Battles are fairly intense as bodies collide with each other in spectacular fashion. Walls and floors crumble should enough impact be inflicted on them, sending characters crashing down through ceilings and into new found areas. It all adds a bit of variety to the different stages, even if it does feel a little pointless at times. Visually it’s all smoothly executed and engaging with my only gripe being the longer than expected loading times in between each match. It can feel a tad long when you’re in a brawling kind of mind frame.
Although the original Tekken Tag had no actual story, Tekken Tag 2 attempts to paint a reasonable picture for why the characters have all assembled together. The opening CG animation roughly details some sort of ‘special’ off-shoot Tekken Tournament, much in the same vein as the traditional Tekken event from the mainstream franchise. To be quite frank, I don’t think many will mind the lack of relevance or details here.
The wealth of game modes will keep you entertained for hours, even if it does feel intimidating initially. The staple Arcade mode experience is there for unlocking character endings, Versus and Team Battle modes for challenging friends, Time Attack mode to race against the clock, Survival and Ghost Battle for endless battles, and an intriguing Fight Lab mode; complete with its own motion-comic cut scenes. Fight Lab is in essence more of a tutorial mode helping new players adjust to the demands of Tekken Tag 2. It isn’t exactly the most forgiving mode, kind of like a stern teacher schooling you on what not to do, but most will come out of it a much more experienced fighter from having done so.

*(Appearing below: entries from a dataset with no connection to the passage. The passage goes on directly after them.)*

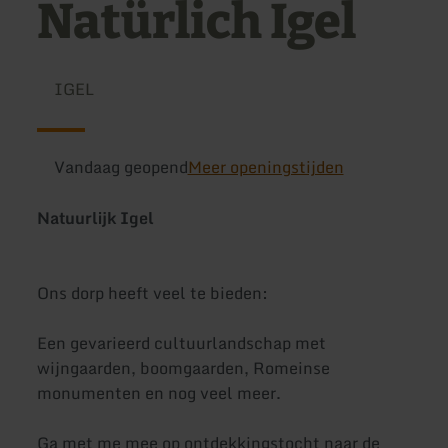
Natürlich Igel
IGEL
Vandaag geopend
Meer openingstijden
Natuurlijk Igel
Ons dorp heeft veel te bieden:
Een gevarieerd cultuurlandschap met
wijngaarden, boomgaarden, Romeinse
monumenten en nog veel meer.
Ga met me mee op ontdekkingstocht naar de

Once you’ve established yourself as a worthy contender, online modes are perfect for testing your skills against real opponents. Well developed and fairly lag free from my experience, you can challenge friends or wandering warriors to casual matches, or rank up for bragging rights. Drawing inspiration from the Street Fighter series, there’s the inclusion of a Tekken Channel mode where you can kick back and watch replays of other player’s matches. I imagine the bulk of gameplay for Tekken enthusiasts will take place in online encounters. Most should be pleased with the online capabilities as the system is fairly robust and solid.
Customisation options are plentiful with loads of different items to unlock and equip to the characters to add your own personal touch. Some of the randomly generated gear combination the characters parade themselves in will make you question the AI’s sense of fashion. Majority of these items are purely cosmetic however some unique unlockables will impact on the gameplay. You can even go as far as customising the LED pattern for a characters introduction before a fight. Unlocks can be earned throughout gameplay however a dedicated game mode is available for completionists.
This time round, Tekken Tag Tournament 2 has taken all the greatest elements from the original brawler and combined it with a slew of new features. The line between innovation and keeping faithful to the tag design is a fine juggling act but despite the degree of difficulty (and I don’t mean executing combos), Katsuhiro Harada and the team at Namco Bandai have engineered and delivered a successor that rivals its predecessor in just about all aspects. Online modes complement the game perfectly for that almost genuine Arcade experience in your very own home. Tekken Tag Tournament 2 is a solid contender for beat-em up of the year and downright worthy of the ‘Tag’ moniker.
8.5 – Great. An enjoyable experience, fans and newcomers of the genre will be entertained. Any noticeable flaws are largely outweighed by the positives.